Dari uraian di atas, Ibnu Rusyd sebenarnya merupakan seorang filuf Islam yang sangat mempengaruhi gema filsafat Eropa. Beliau seorang filsuf sklolastik Islam yang kecemerlangan pemikirannya lebih menampilkan raut pemikiran yang holistic, karena pemikirannya mengakomodasi setiap pemikiran, kemudian menggodoknya secara rasional, sistematis, metodis serta koheren. Harapannya tentu pemikiran-pemikiran baru yang akan lebih mampu menampilkan karakter realitas yang sebenarnya. Beliau betul-betul seorang pencari kebenaran sejati, yang tidak begitu saja sudi ‘terpaku-mati’ dalam keyakinan-keyakinan, doktrin dan dogma-dogma yang sudah diterima tanpa memperkarakannya oleh khalayak umum. Beliau seorang manusia biasa yang memiliki keberanian untuk menerjang semua keangkuhan dogmatis-teologis serta filosofis, sambil menebarkan semerbak harum nubuat profetis serta pesan-pesan keilmuan yang luas, tajam dan mendalam. Dari konteks ini juga, dapatlah kita memahami bahwa pemikiran Beliau sebenarnya buah dari petualangan perdebatan yang panjang. Tetapi, pencarian Beliau sudah barang tentu dilakukan dalam konteks pencariannya akan makna yang terdalam dari sesuatu yang Beliau imani.
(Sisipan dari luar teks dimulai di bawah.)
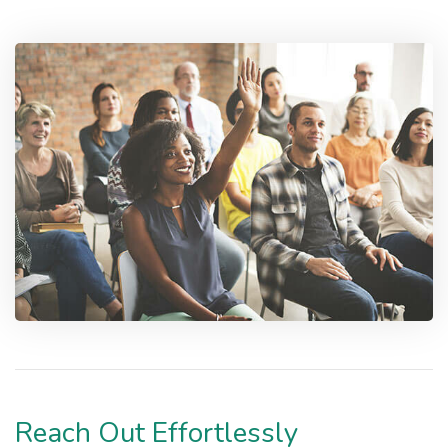
Reach Out Effortlessly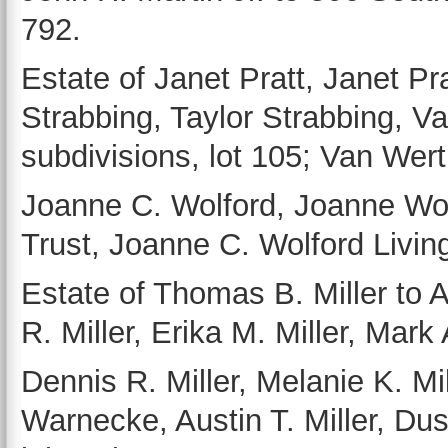
792.
Estate of Janet Pratt, Janet Pr
Strabbing, Taylor Strabbing, Va
subdivisions, lot 105; Van Wert 
Joanne C. Wolford, Joanne Wol
Trust, Joanne C. Wolford Living
Estate of Thomas B. Miller to A
R. Miller, Erika M. Miller, Mark 
Dennis R. Miller, Melanie K. Mi
Warnecke, Austin T. Miller, Dus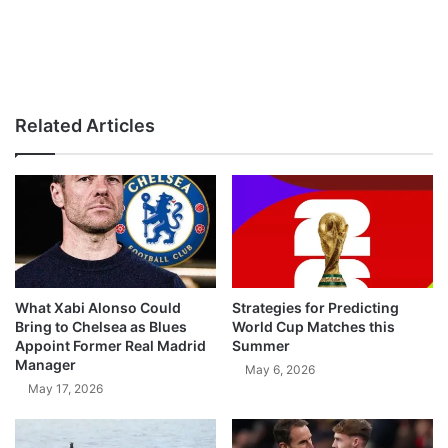
Related Articles
What Xabi Alonso Could
Strategies for Predicting
Bring to Chelsea as Blues
World Cup Matches this
Appoint Former Real Madrid
Summer
Manager
May 6, 2026
May 17, 2026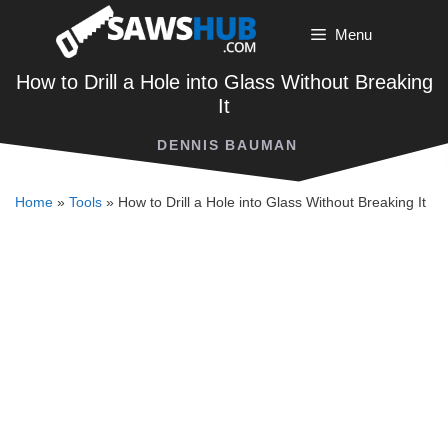
Skip
Menu
to
content
How to Drill a Hole into Glass Without Breaking
It
DENNIS BAUMAN
Home
»
Tools
»
How to Drill a Hole into Glass Without Breaking It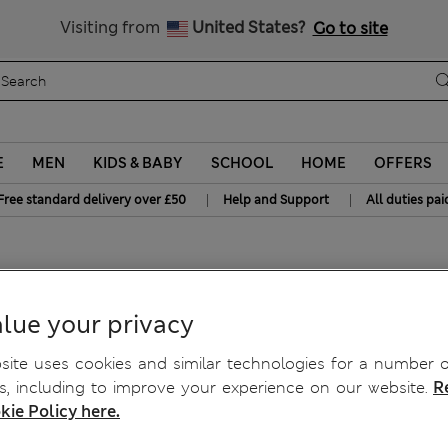
Free delivery over £50
Visiting from
United States?
Go to site
E
MEN
KIDS & BABY
SCHOOL
HOME
OFFERS
|
|
Free standard delivery over £50
Help and Support
All duties pai
ght Leg Joggers
lue your privacy
ite uses cookies and similar technologies for a number o
, including to improve your experience on our website.
R
kie Policy here.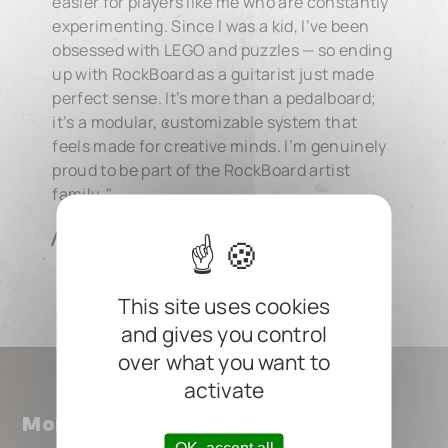
easier for players like me who are constantly
experimenting. Since I was a kid, I’ve been
obsessed with LEGO and puzzles — so ending
up with RockBoard as a guitarist just made
perfect sense. It’s more than a pedalboard;
it’s a modular, customizable system that
feels made for creative minds. I’m genuinely
proud to be part of the RockBoard artist
family. "
Nuujets
This site uses cookies
and gives you control
over what you want to
activate
More ROCKBOARD Artists
OK, accept all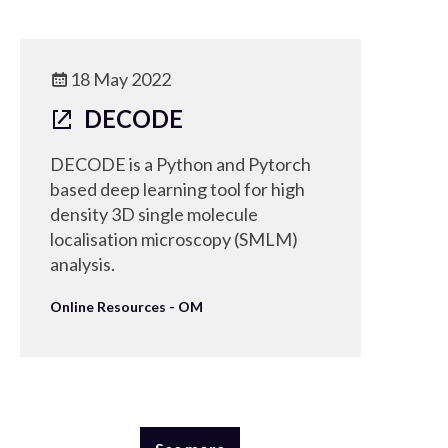
18 May 2022
DECODE
DECODE is a Python and Pytorch
based deep learning tool for high
density 3D single molecule
localisation microscopy (SMLM)
analysis.
Online Resources - OM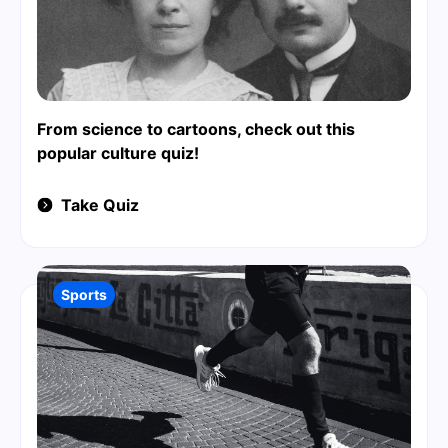
From science to cartoons, check out this
popular culture quiz!
Take Quiz
Sports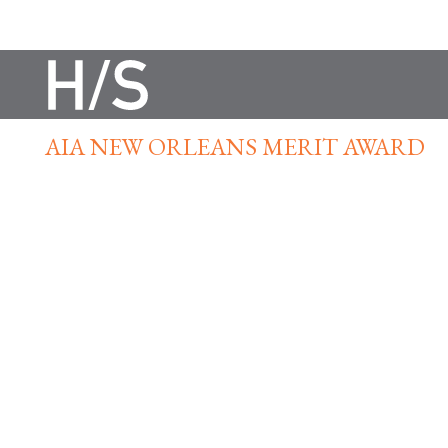
AIA NEW ORLEANS MERIT AWARD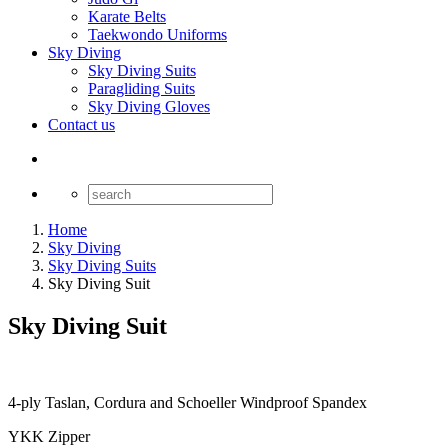
Karate Belts
Taekwondo Uniforms
Sky Diving
Sky Diving Suits
Paragliding Suits
Sky Diving Gloves
Contact us
Home
Sky Diving
Sky Diving Suits
Sky Diving Suit
Sky Diving Suit
4-ply Taslan, Cordura and Schoeller Windproof Spandex
YKK Zipper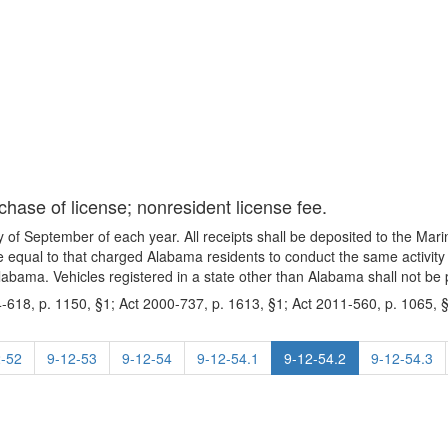
chase of license; nonresident license fee.
day of September of each year. All receipts shall be deposited to the M
fee equal to that charged Alabama residents to conduct the same activity 
Alabama. Vehicles registered in a state other than Alabama shall not be p
-618, p. 1150, §1; Act 2000-737, p. 1613, §1; Act 2011-560, p. 1065, §
2-52
9-12-53
9-12-54
9-12-54.1
9-12-54.2
9-12-54.3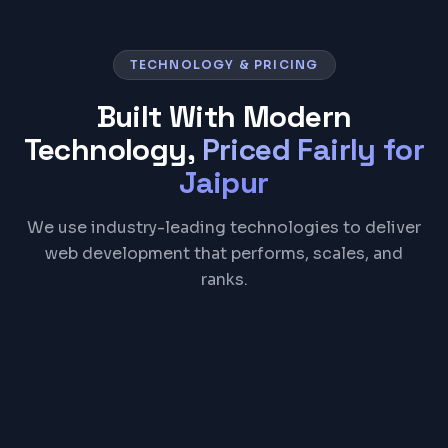
TECHNOLOGY & PRICING
Built With Modern
Technology,
Priced Fairly for
Jaipur
We use industry-leading technologies to deliver
web development that performs, scales, and
ranks.
React
Next.js
TypeScript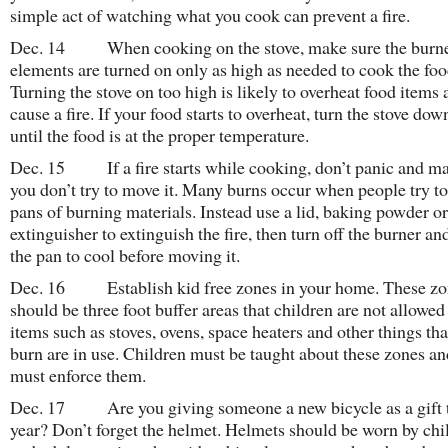
simple act of watching what you cook can prevent a fire.
Dec. 14 When cooking on the stove, make sure the burne
elements are turned on only as high as needed to cook the foo
Turning the stove on too high is likely to overheat food items
cause a fire. If your food starts to overheat, turn the stove dow
until the food is at the proper temperature.
Dec. 15 If a fire starts while cooking, don’t panic and m
you don’t try to move it. Many burns occur when people try t
pans of burning materials. Instead use a lid, baking powder or 
extinguisher to extinguish the fire, then turn off the burner an
the pan to cool before moving it.
Dec. 16 Establish kid free zones in your home. These zo
should be three foot buffer areas that children are not allowe
items such as stoves, ovens, space heaters and other things tha
burn are in use. Children must be taught about these zones an
must enforce them.
Dec. 17 Are you giving someone a new bicycle as a gift 
year? Don’t forget the helmet. Helmets should be worn by chi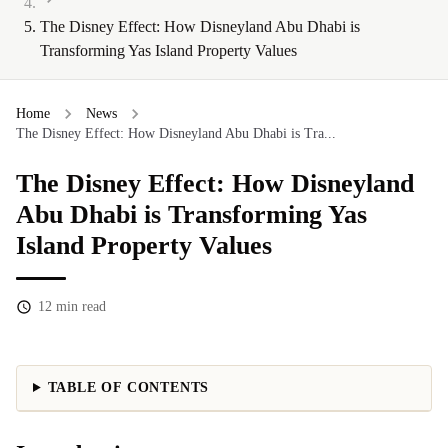
The Disney Effect: How Disneyland Abu Dhabi is
Transforming Yas Island Property Values
Home
News
The Disney Effect: How Disneyland Abu Dhabi is Tra...
The Disney Effect: How Disneyland
Abu Dhabi is Transforming Yas
Island Property Values
12
min read
TABLE OF CONTENTS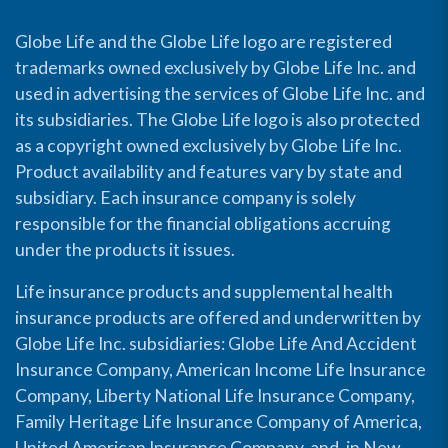
Globe Life and the Globe Life logo are registered
trademarks owned exclusively by Globe Life Inc. and
used in advertising the services of Globe Life Inc. and
its subsidiaries. The Globe Life logo is also protected
as a copyright owned exclusively by Globe Life Inc.
Product availability and features vary by state and
subsidiary. Each insurance company is solely
responsible for the financial obligations accruing
under the products it issues.
Life insurance products and supplemental health
insurance products are offered and underwritten by
Globe Life Inc. subsidiaries: Globe Life And Accident
Insurance Company, American Income Life Insurance
Company, Liberty National Life Insurance Company,
Family Heritage Life Insurance Company of America,
United American Insurance Company, and, in New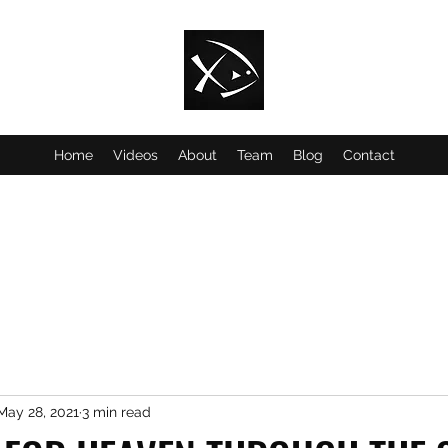
Home
Videos
About
Team
Blog
Contact
May 28, 2021
3 min read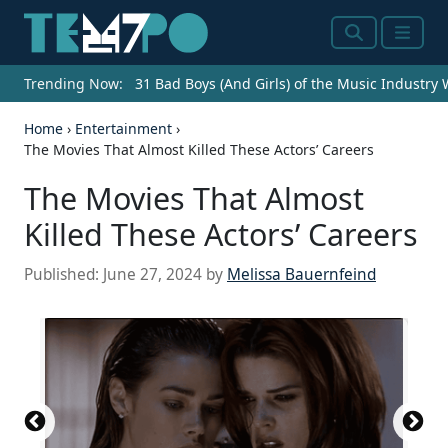
Search
Menu
Trending Now:
31 Bad Boys (And Girls) of the Music Industry
Home
›
Entertainment
›
The Movies That Almost Killed These Actors’ Careers
The Movies That Almost
Killed These Actors’ Careers
Published:
June 27, 2024
by
Melissa Bauernfeind
Source: Courtesy of Sponsored Back Cast & crew
User reviews Trivia FAQ IMDbPro Battlefield Earth
Company credits Battlefield Earth Production
Companies Warner Bros. (Warner Bros., presents)
Morgan Creek Entertainment (in association with)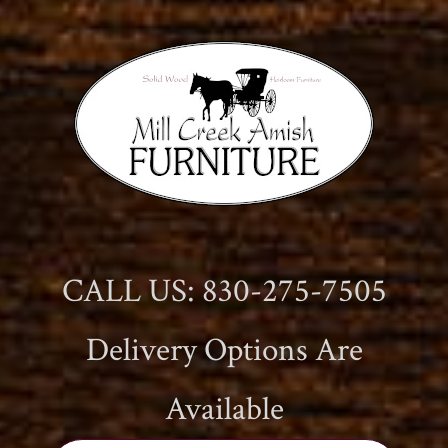
CALL US: 830-275-7505
Delivery Options Are
Available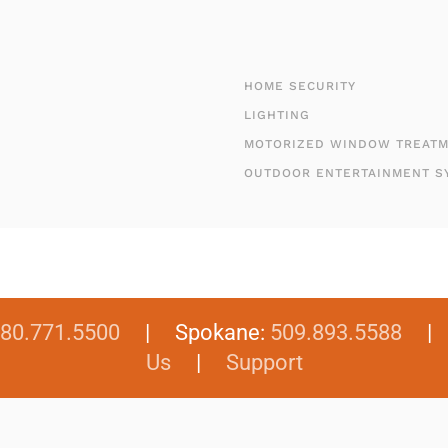
HOME SECURITY
LIGHTING
MOTORIZED WINDOW TREAT
OUTDOOR ENTERTAINMENT S
80.771.5500
| Spokane:
509.893.5588
Us
|
Support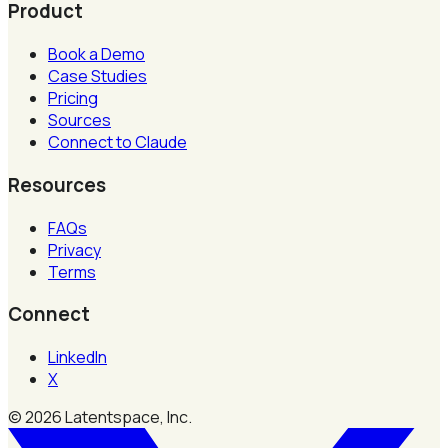
Product
Book a Demo
Case Studies
Pricing
Sources
Connect to Claude
Resources
FAQs
Privacy
Terms
Connect
LinkedIn
X
©
2026
Latentspace, Inc.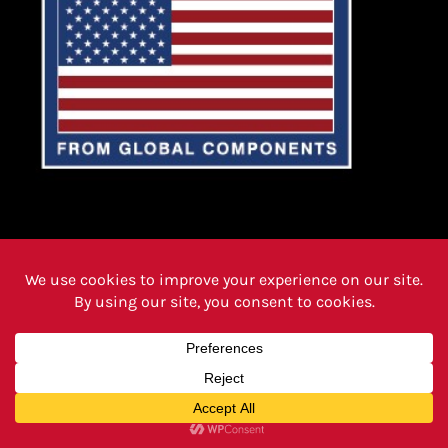
PRODUCTS
FAQ PAGE
REVIEWS
CAREERS
ABOUT
INSTRUCTIONS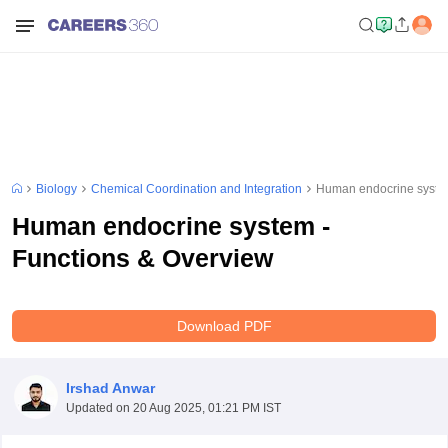
Biology
Chemical Coordination and Integration
Human endocrine system
Human endocrine system -
Functions & Overview
Download PDF
Irshad Anwar
Updated on
20 Aug 2025, 01:21 PM IST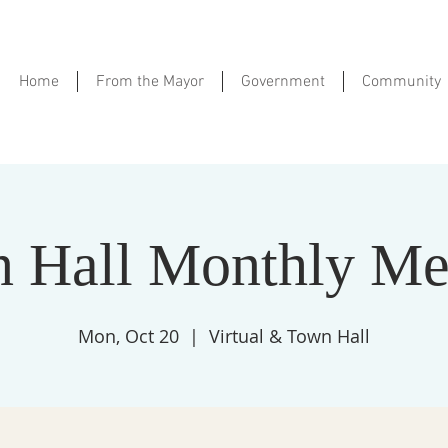
Home
From the Mayor
Government
Community
 Hall Monthly Me
Mon, Oct 20
  |  
Virtual & Town Hall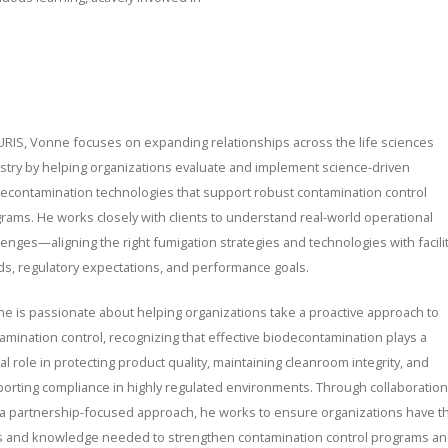
URIS, Vonne focuses on expanding relationships across the life sciences
stry by helping organizations evaluate and implement science-driven
econtamination technologies that support robust contamination control
rams. He works closely with clients to understand real-world operational
lenges—aligning the right fumigation strategies and technologies with facili
s, regulatory expectations, and performance goals.
e is passionate about helping organizations take a proactive approach to
amination control, recognizing that effective biodecontamination plays a
ical role in protecting product quality, maintaining cleanroom integrity, and
orting compliance in highly regulated environments. Through collaboration
a partnership-focused approach, he works to ensure organizations have t
s and knowledge needed to strengthen contamination control programs a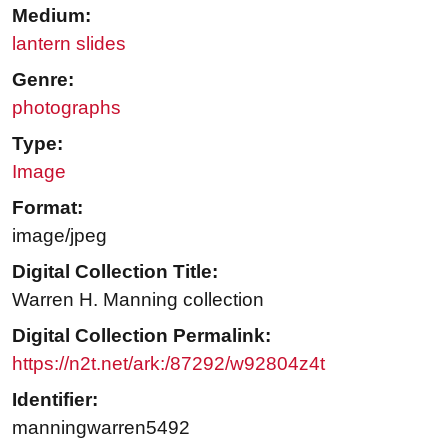
Medium:
lantern slides
Genre:
photographs
Type:
Image
Format:
image/jpeg
Digital Collection Title:
Warren H. Manning collection
Digital Collection Permalink:
https://n2t.net/ark:/87292/w92804z4t
Identifier:
manningwarren5492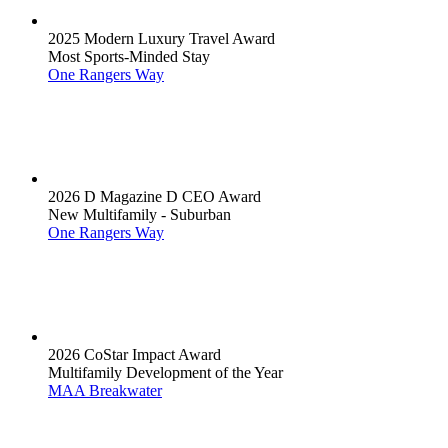
2025 Modern Luxury Travel Award
Most Sports-Minded Stay
One Rangers Way
2026 D Magazine D CEO Award
New Multifamily - Suburban
One Rangers Way
2026 CoStar Impact Award
Multifamily Development of the Year
MAA Breakwater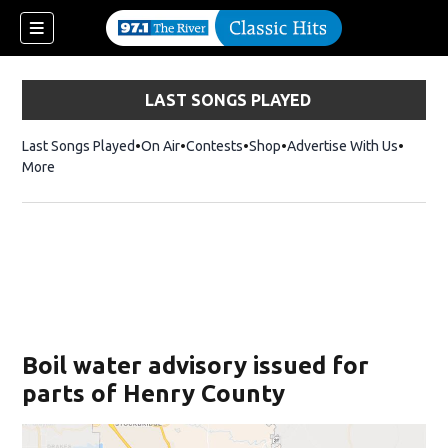
LAST SONGS PLAYED
Last Songs Played
On Air
Contests
Shop
Opens in new window
Advertise With Us
More
Boil water advisory issued for
parts of Henry County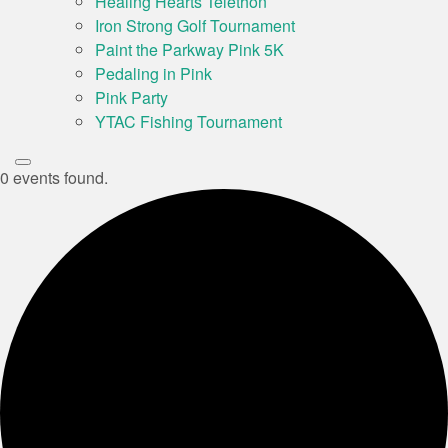
Healing Hearts Telethon
Iron Strong Golf Tournament
Paint the Parkway Pink 5K
Pedaling in Pink
Pink Party
YTAC Fishing Tournament
0 events found.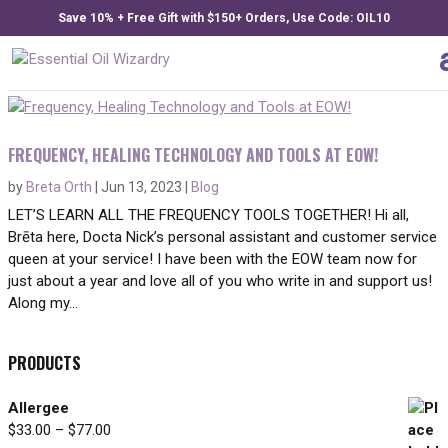
Save 10% + Free Gift with $150+ Orders, Use Code: OIL10
FREQUENCY, HEALING TECHNOLOGY AND TOOLS AT EOW!
by
Breta Orth
|
Jun 13, 2023
|
Blog
LET’S LEARN ALL THE FREQUENCY TOOLS TOGETHER! Hi all,
Brēta here, Docta Nick’s personal assistant and customer service
queen at your service! I have been with the EOW team now for
just about a year and love all of you who write in and support us!
Along my...
PRODUCTS
Allergee
Price
$
33.00
–
$
77.00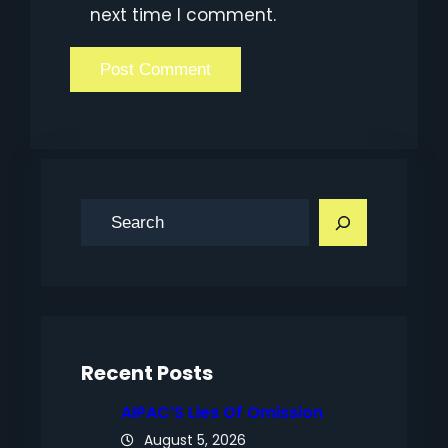
next time I comment.
S
e
a
r
c
h
Recent Posts
AIPAC’S Lies Of Omission
August 5, 2026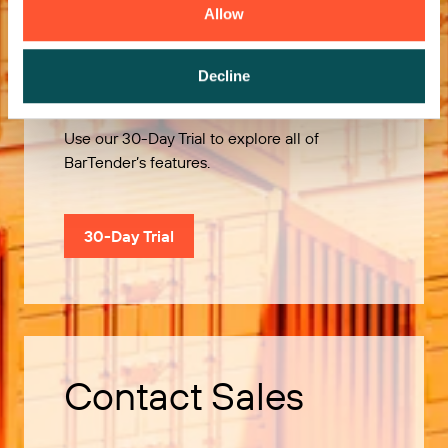
Allow
Try it Free
Decline
Use our 30-Day Trial to explore all of
BarTender’s features.
30-Day Trial
Contact Sales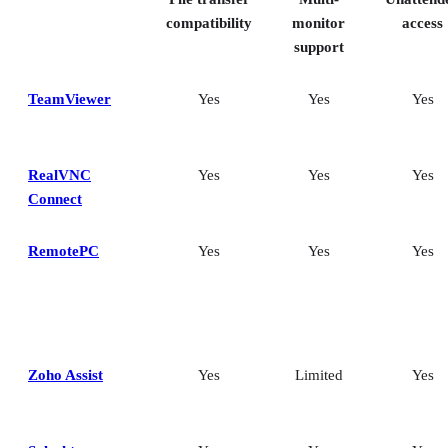
Frequently asked questions (FAQs)
compatibility
monitor
access
support
TeamViewer
Yes
Yes
Yes
RealVNC
Yes
Yes
Yes
Connect
RemotePC
Yes
Yes
Yes
Zoho Assist
Yes
Limited
Yes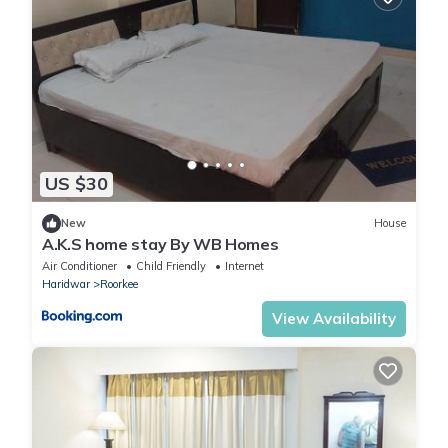
US $30
New
House
A.K.S home stay By WB Homes
Air Conditioner
Child Friendly
Internet
Haridwar
Roorkee
View Availability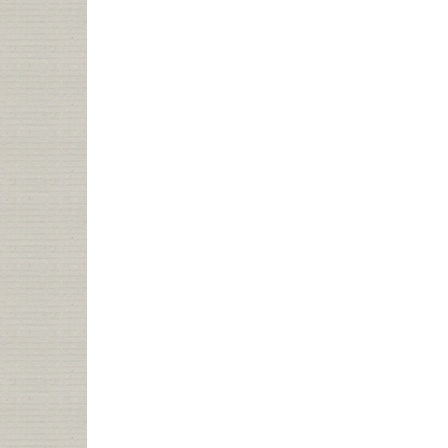
IS
WISE
TO
YOUR
ANTICS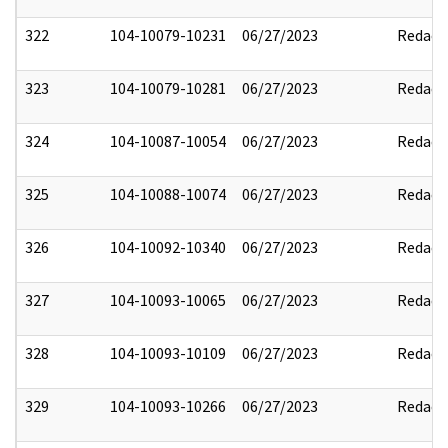
322
104-10079-10231
06/27/2023
Redact
323
104-10079-10281
06/27/2023
Redact
324
104-10087-10054
06/27/2023
Redact
325
104-10088-10074
06/27/2023
Redact
326
104-10092-10340
06/27/2023
Redact
327
104-10093-10065
06/27/2023
Redact
328
104-10093-10109
06/27/2023
Redact
329
104-10093-10266
06/27/2023
Redact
1.1.1. Pengertian alam dan Tuhan Ibnu Rusyd

Ibnu Rusyd tidak pernah mendifinisikan apa itu alam dan Tuhan. Beliau hanya menampilkan karakter alam dan Tuhan serta relasi hakiki antara alam dan Tuhan itu sendiri. Alam dalam pemikiran Ibnu Rusy lebih cenderung dipahami sebagai segala sesuatu yang ada dengan segala proses yang menjadikannya serta yang menyertai segala sesuatu itu. Dapat dikatakan bahwa alam merupkan totalitas eksistensi dan potensi yang terpadu. Alam meliputi ruang, waktu, materi, perubahan, gerak, energi, kausalitas, serta keabadian.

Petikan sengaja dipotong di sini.